The first two were published immediately, while 10,000 copies of the full poem came out a few months later, at a time when no one printed more than 500 or 1,000 copies of poetry, not even Kostis Palamas, “the patriarch of modern Greek letters.” Within a few days, the bookstore – run by the Greek Communist Party – which had published the epic poem, had sold 9,750 copies. The remaining 250, together with books by Marx, Lenin and Gorky, were burned at the Temple of Olympian Zeus by Ioannis Metaxas’s men. The dictatorship may have banned “Epitaphios,” but it had already sown its seed.

When the poem was republished in 1958, Ritsos sent a copy to Mikis Theodorakis, who was studying on a scholarship in Paris at the time. A few days later, the budding composer and left-wing activist started reading it in his car while waiting for Myrto, his wife, to finish her shopping.

“I was suddenly seized by a deep desire to set it to music,” he said later in an interview.
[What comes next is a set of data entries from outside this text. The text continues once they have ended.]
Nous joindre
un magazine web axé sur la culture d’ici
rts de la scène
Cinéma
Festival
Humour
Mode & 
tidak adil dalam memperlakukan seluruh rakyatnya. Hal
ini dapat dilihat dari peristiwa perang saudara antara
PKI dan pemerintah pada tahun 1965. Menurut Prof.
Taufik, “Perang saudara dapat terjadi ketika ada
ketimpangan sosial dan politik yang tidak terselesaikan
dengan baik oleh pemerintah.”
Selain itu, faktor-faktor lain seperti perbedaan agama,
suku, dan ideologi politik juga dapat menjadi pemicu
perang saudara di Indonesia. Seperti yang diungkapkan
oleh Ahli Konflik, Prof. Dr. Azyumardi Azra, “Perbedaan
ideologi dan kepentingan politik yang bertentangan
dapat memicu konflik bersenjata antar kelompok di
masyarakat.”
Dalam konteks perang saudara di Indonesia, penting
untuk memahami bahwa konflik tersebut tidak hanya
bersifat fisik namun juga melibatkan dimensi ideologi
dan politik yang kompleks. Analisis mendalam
By that same afternoon he had composed most of the music.

In an interview with Skai TV in 2003, Theodorakis revealed the circumstances under which he composed the landmark piece, named after Ritsos’s work.

“When I came back from Makronissos I was a wreck,” he said in reference to the island he had been exiled to along with Ritsos and other communists and leftists, from 1949 to 1950, where they were submitted to brutal torture.
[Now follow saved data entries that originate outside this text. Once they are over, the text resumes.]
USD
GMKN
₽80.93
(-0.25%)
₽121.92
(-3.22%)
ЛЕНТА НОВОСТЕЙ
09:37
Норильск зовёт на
“My body was not such a problem as was the fact that those terrible experiences left me with a terrible illness. I had epileptic fits and would lose consciousness. There was a time when I would faint, and when I came to, I would have a complete loss of personality; I did not know who I was, so I had to be looked after,” he said.

This situation persisted for a decade. “Strangely enough,” Theodorakis said, “when I wrote ‘Epitaphios’ I got better. It was so important. It showed me that it is all one thing.”

The seizures stopped as soon as he started penning his first melodies. “Epitaphios” started transforming “all that stuff, the psychological baggage that I had inside me, into something positive.” The composer needed to write music and until that point he had chaneled that need into European music but soon realized that it simply did not express him. “I did not express my insides, my pain, my wounds – I managed to turn all these things, instead of into madness and self-destruction, into an ending, into ‘Epitaphios.’”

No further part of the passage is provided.